CNN visualization of layer activations¶

Using TensorFlow 2.0 and Keras

Based on the CIFAR-10 deep neural network prepared in the CnnCifar10 notebook (HTML / Jupyter), let's try simple visualization techniques.

Learning goals:

Visualize intermediate layers of a CNN
Visualize activation maps

import numpy as np
import matplotlib.pyplot as plt
from tensorflow.keras import datasets, models
import tensorflow as tf
import seaborn as sns

if True:
    import os
    os.environ['KMP_DUPLICATE_LIB_OK']='True'

Data - CIFAR-10¶

Images are normalized to $[0, 1]$

(xTrain, yTrain),(xTest, yTest) = datasets.cifar10.load_data()
xTrain = xTrain / 255.
xTest  = xTest  / 255.

classNames = ['plane', 'car', 'bird', 'cat', 'deer',
               'dog', 'frog', 'horse', 'ship', 'truck']

xTrain.shape, xTest.shape

((50000, 32, 32, 3), (10000, 32, 32, 3))

Model¶

model0 = models.load_model('models/CIFAR-10_CNN5.h5')
model0.summary()

Model: "sequential"
_________________________________________________________________
Layer (type)                 Output Shape              Param #   
=================================================================
conv_0 (Conv2D)              (None, 30, 30, 32)        896       
_________________________________________________________________
max_pooling2d (MaxPooling2D) (None, 15, 15, 32)        0         
_________________________________________________________________
conv_1 (Conv2D)              (None, 13, 13, 64)        18496     
_________________________________________________________________
max_pooling2d_1 (MaxPooling2 (None, 6, 6, 64)          0         
_________________________________________________________________
conv_2 (Conv2D)              (None, 4, 4, 64)          36928     
_________________________________________________________________
flatten (Flatten)            (None, 1024)              0         
_________________________________________________________________
dropout (Dropout)            (None, 1024)              0         
_________________________________________________________________
dense_0 (Dense)              (None, 64)                65600     
_________________________________________________________________
dense_1 (Dense)              (None, 10)                650       
=================================================================
Total params: 122,570
Trainable params: 122,570
Non-trainable params: 0
_________________________________________________________________

Helpers¶

def predictUntilLayer(model, layerIndex, data):
    """ Execute prediction on a portion of the model """
    intermediateModel = models.Model(inputs=model.input,
                                 outputs=model.layers[layerIndex].output)
    return intermediateModel.predict(data)

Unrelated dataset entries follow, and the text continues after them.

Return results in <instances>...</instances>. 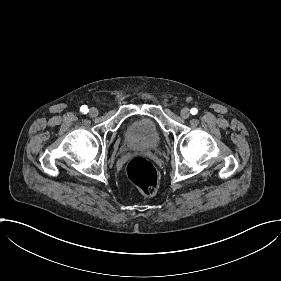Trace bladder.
I'll list each match as a JSON object with an SVG mask.
<instances>
[{"mask_svg":"<svg viewBox=\"0 0 281 281\" xmlns=\"http://www.w3.org/2000/svg\"><path fill=\"white\" fill-rule=\"evenodd\" d=\"M126 140L137 147L152 149L158 146L160 134L149 118H140L130 123L125 131Z\"/></svg>","mask_w":281,"mask_h":281,"instance_id":"1","label":"bladder"}]
</instances>
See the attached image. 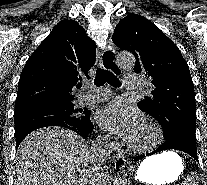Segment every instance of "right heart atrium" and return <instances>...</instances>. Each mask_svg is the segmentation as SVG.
I'll return each mask as SVG.
<instances>
[{
	"label": "right heart atrium",
	"mask_w": 207,
	"mask_h": 185,
	"mask_svg": "<svg viewBox=\"0 0 207 185\" xmlns=\"http://www.w3.org/2000/svg\"><path fill=\"white\" fill-rule=\"evenodd\" d=\"M104 139H105V140H108V137H107V136H105V137H104Z\"/></svg>",
	"instance_id": "1"
}]
</instances>
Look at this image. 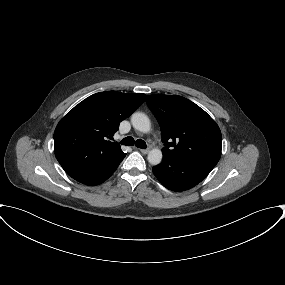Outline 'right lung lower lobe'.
<instances>
[{
  "mask_svg": "<svg viewBox=\"0 0 285 285\" xmlns=\"http://www.w3.org/2000/svg\"><path fill=\"white\" fill-rule=\"evenodd\" d=\"M126 154L121 157L103 164H81L78 161L62 163L65 172L76 181L85 185H99L107 180L117 169Z\"/></svg>",
  "mask_w": 285,
  "mask_h": 285,
  "instance_id": "98d812e1",
  "label": "right lung lower lobe"
}]
</instances>
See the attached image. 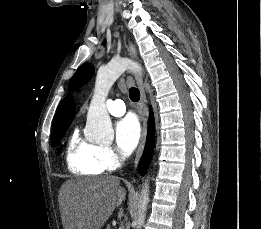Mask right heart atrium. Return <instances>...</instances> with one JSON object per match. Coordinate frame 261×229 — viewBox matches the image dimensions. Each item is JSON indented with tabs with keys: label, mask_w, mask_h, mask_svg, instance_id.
I'll return each mask as SVG.
<instances>
[{
	"label": "right heart atrium",
	"mask_w": 261,
	"mask_h": 229,
	"mask_svg": "<svg viewBox=\"0 0 261 229\" xmlns=\"http://www.w3.org/2000/svg\"><path fill=\"white\" fill-rule=\"evenodd\" d=\"M124 163V157L110 145H100L97 154V164L101 171L113 172Z\"/></svg>",
	"instance_id": "1"
}]
</instances>
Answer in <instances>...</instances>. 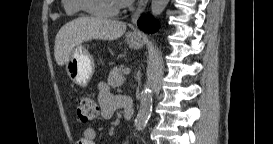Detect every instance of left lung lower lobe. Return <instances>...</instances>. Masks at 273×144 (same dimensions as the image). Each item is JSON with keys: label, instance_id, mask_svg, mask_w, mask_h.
I'll return each mask as SVG.
<instances>
[{"label": "left lung lower lobe", "instance_id": "1", "mask_svg": "<svg viewBox=\"0 0 273 144\" xmlns=\"http://www.w3.org/2000/svg\"><path fill=\"white\" fill-rule=\"evenodd\" d=\"M138 27L147 32L153 33L158 30L159 25L156 20L153 19L152 15L143 14L138 20Z\"/></svg>", "mask_w": 273, "mask_h": 144}]
</instances>
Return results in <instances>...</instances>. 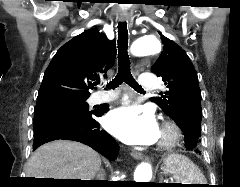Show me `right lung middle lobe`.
Returning <instances> with one entry per match:
<instances>
[{
	"label": "right lung middle lobe",
	"instance_id": "1",
	"mask_svg": "<svg viewBox=\"0 0 240 187\" xmlns=\"http://www.w3.org/2000/svg\"><path fill=\"white\" fill-rule=\"evenodd\" d=\"M86 98L60 99L36 106L34 110V119L44 116L51 112H59L72 117L88 116L93 112L89 110Z\"/></svg>",
	"mask_w": 240,
	"mask_h": 187
}]
</instances>
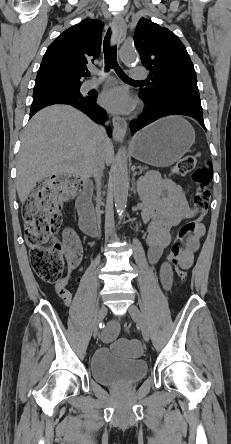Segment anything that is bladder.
<instances>
[{
    "mask_svg": "<svg viewBox=\"0 0 231 444\" xmlns=\"http://www.w3.org/2000/svg\"><path fill=\"white\" fill-rule=\"evenodd\" d=\"M147 363L141 359L118 358L110 348L96 350L90 359V373L103 385H131L147 374Z\"/></svg>",
    "mask_w": 231,
    "mask_h": 444,
    "instance_id": "bladder-1",
    "label": "bladder"
}]
</instances>
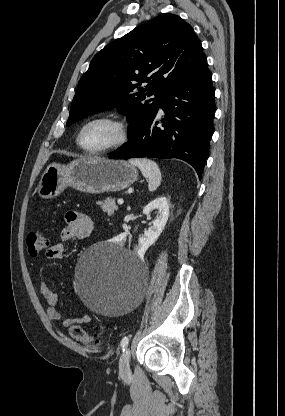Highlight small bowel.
I'll use <instances>...</instances> for the list:
<instances>
[{
    "label": "small bowel",
    "instance_id": "small-bowel-1",
    "mask_svg": "<svg viewBox=\"0 0 285 416\" xmlns=\"http://www.w3.org/2000/svg\"><path fill=\"white\" fill-rule=\"evenodd\" d=\"M65 221L66 226L60 232V241L47 247L46 257L49 259L62 258L65 250V243L67 241L86 239L93 230L91 218L81 212H67ZM40 292L48 305L46 315L50 322H60L64 327L87 324L90 322V317L88 315H81L78 318H64L57 310L59 296L48 283L42 282L40 284Z\"/></svg>",
    "mask_w": 285,
    "mask_h": 416
}]
</instances>
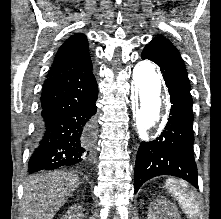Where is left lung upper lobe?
Here are the masks:
<instances>
[{
    "label": "left lung upper lobe",
    "instance_id": "obj_1",
    "mask_svg": "<svg viewBox=\"0 0 221 219\" xmlns=\"http://www.w3.org/2000/svg\"><path fill=\"white\" fill-rule=\"evenodd\" d=\"M147 46L157 49V50H163L167 51L171 54H175L178 56L179 59L182 60L180 57L179 51L176 49V47L167 39L164 37H156L154 38Z\"/></svg>",
    "mask_w": 221,
    "mask_h": 219
}]
</instances>
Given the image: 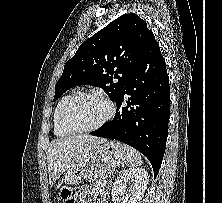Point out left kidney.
<instances>
[{"instance_id": "1", "label": "left kidney", "mask_w": 222, "mask_h": 203, "mask_svg": "<svg viewBox=\"0 0 222 203\" xmlns=\"http://www.w3.org/2000/svg\"><path fill=\"white\" fill-rule=\"evenodd\" d=\"M148 178V172L143 168L124 170L113 184V200L118 202V196H121V203H140L147 188Z\"/></svg>"}]
</instances>
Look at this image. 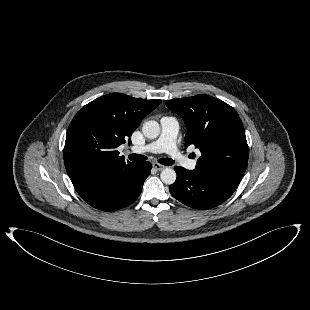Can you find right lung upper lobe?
Wrapping results in <instances>:
<instances>
[{
	"instance_id": "obj_1",
	"label": "right lung upper lobe",
	"mask_w": 310,
	"mask_h": 310,
	"mask_svg": "<svg viewBox=\"0 0 310 310\" xmlns=\"http://www.w3.org/2000/svg\"><path fill=\"white\" fill-rule=\"evenodd\" d=\"M160 103L161 100L111 93L82 107L67 130L63 151L73 185L131 165L132 162L119 156L116 148L126 142L143 118Z\"/></svg>"
}]
</instances>
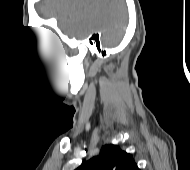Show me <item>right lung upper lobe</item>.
Returning a JSON list of instances; mask_svg holds the SVG:
<instances>
[{
  "instance_id": "cb5924a9",
  "label": "right lung upper lobe",
  "mask_w": 190,
  "mask_h": 170,
  "mask_svg": "<svg viewBox=\"0 0 190 170\" xmlns=\"http://www.w3.org/2000/svg\"><path fill=\"white\" fill-rule=\"evenodd\" d=\"M76 170H140L129 153L117 145H104L100 154L84 161Z\"/></svg>"
}]
</instances>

def plotHeatMap(X, classes='auto', title=None, fmt='.2g', ax=None, xlabel=None, ylabel=None,
               vmin=None, vmax=None, cbar=True):
    """ Fix heatmap plot from Seaborn with pyplot 3.1.0, 3.1.1
        https://stackoverflow.com/questions/56942670/matplotlib-seaborn-first-and-last-row-cut-in-half-of-heatmap-plot
    """
    ax = sns.heatmap(X, xticklabels=classes, yticklabels=classes, annot=True, 
                     fmt=fmt, vmin=vmin, vmax=vmax, cbar=cbar, cmap=plt.cm.bwr, ax=ax) 
    bottom, top = ax.get_ylim()
    ax.set_ylim(bottom + 0.5, top - 0.5)
    if title:
        ax.set_title(title)
    if xlabel:
        ax.set_xlabel(xlabel)
    if ylabel:
        ax.set_ylabel(ylabel)
        
def plotOutputs(numConvo, numCols, samples, originals, labels):
    """ Plot a layer output on selected samples """
    numRowsPerSample = int(np.ceil(numConvo / numCols))
    numRows = len(originals) * numRowsPerSample
    fig, axes = plt.subplots(numRows, numCols + 1, figsize=((numCols + 1) * 2, numRows * 2))
    axes = axes.ravel()
    for i, sample in enumerate(samples):
        ax = axes[i * (numRowsPerSample * (numCols + 1))]
        ax.imshow(originals[i])
        ax.set_title(labels[i])
        if(i == 0): 
            ax.xaxis.tick_top()
        for row in range(numRowsPerSample):
            for col in range(numCols):
                c = row * numCols + col
                ax = axes[(i * numRowsPerSample + row) * (numCols + 1) + col + 1]
                ax.imshow(samples[i,:, :, c], cmap='gray')
                ax.set_title('Conv #' + str(c))
                if(i == 0): 
                    ax.xaxis.tick_top()
    plt.setp(axes, xticks=[], yticks=[], frame_on=False)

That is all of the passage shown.